(Transcribed page contents)
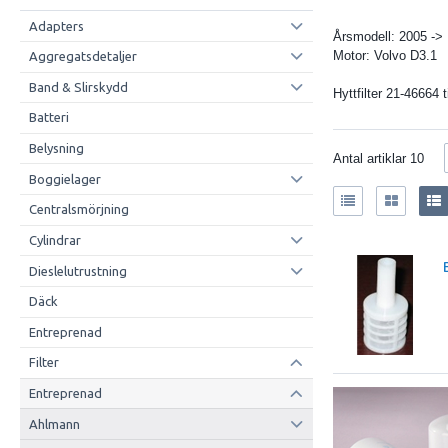
Adapters
Årsmodell: 2005 ->
Motor: Volvo D3.1
Aggregatsdetaljer
Band & Slirskydd
Hyttfilter 21-46664 
Batteri
Belysning
Antal artiklar
10
Boggielager
Centralsmörjning
Cylindrar
Dieslelutrustning
Däck
Entreprenad
Filter
Entreprenad
Ahlmann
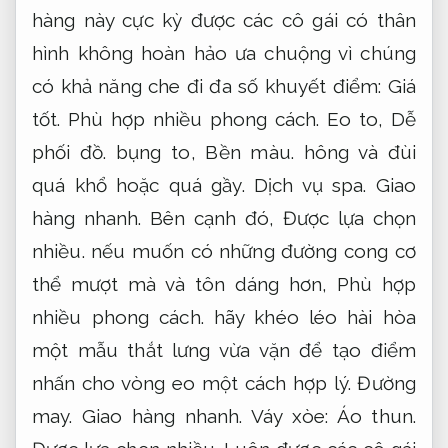
hàng này cực kỳ được các cô gái có thân
hình không hoàn hảo ưa chuộng vì chúng
có khả năng che đi đa số khuyết điểm:
Giá
tốt.
Phù hợp nhiều phong cách.
Eo to,
Dễ
phối đồ.
bụng to,
Bền màu.
hông và đùi
quá khổ hoặc quá gầy.
Dịch vụ spa.
Giao
hàng nhanh.
Bên cạnh đó,
Được lựa chọn
nhiều.
nếu muốn có những đường cong cơ
thể mượt mà và tôn dáng hơn,
Phù hợp
nhiều phong cách.
hãy khéo léo hài hòa
một mẫu thắt lưng vừa vặn để tạo điểm
nhấn cho vòng eo một cách hợp lý.
Đường
may.
Giao hàng nhanh.
Váy xòe:
Áo thun.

**Work instruction:** Please set down every line of the data above precisely, dropping the images.

**Written response:**
Adapters
Årsmodell: 2005 ->
Motor: Volvo D3.1
Aggregatsdetaljer
Band & Slirskydd
Hyttfilter 21-46664 
Batteri
Belysning
Antal artiklar
10
Boggielager
Centralsmörjning
Cylindrar
Dieslelutrustning
Däck
Entreprenad
Filter
Entreprenad
Ahlmann
hàng này cực kỳ được các cô gái có thân
hình không hoàn hảo ưa chuộng vì chúng
có khả năng che đi đa số khuyết điểm:
Giá
tốt.
Phù hợp nhiều phong cách.
Eo to,
Dễ
phối đồ.
bụng to,
Bền màu.
hông và đùi
quá khổ hoặc quá gầy.
Dịch vụ spa.
Giao
hàng nhanh.
Bên cạnh đó,
Được lựa chọn
nhiều.
nếu muốn có những đường cong cơ
thể mượt mà và tôn dáng hơn,
Phù hợp
nhiều phong cách.
hãy khéo léo hài hòa
một mẫu thắt lưng vừa vặn để tạo điểm
nhấn cho vòng eo một cách hợp lý.
Đường
may.
Giao hàng nhanh.
Váy xòe:
Áo thun.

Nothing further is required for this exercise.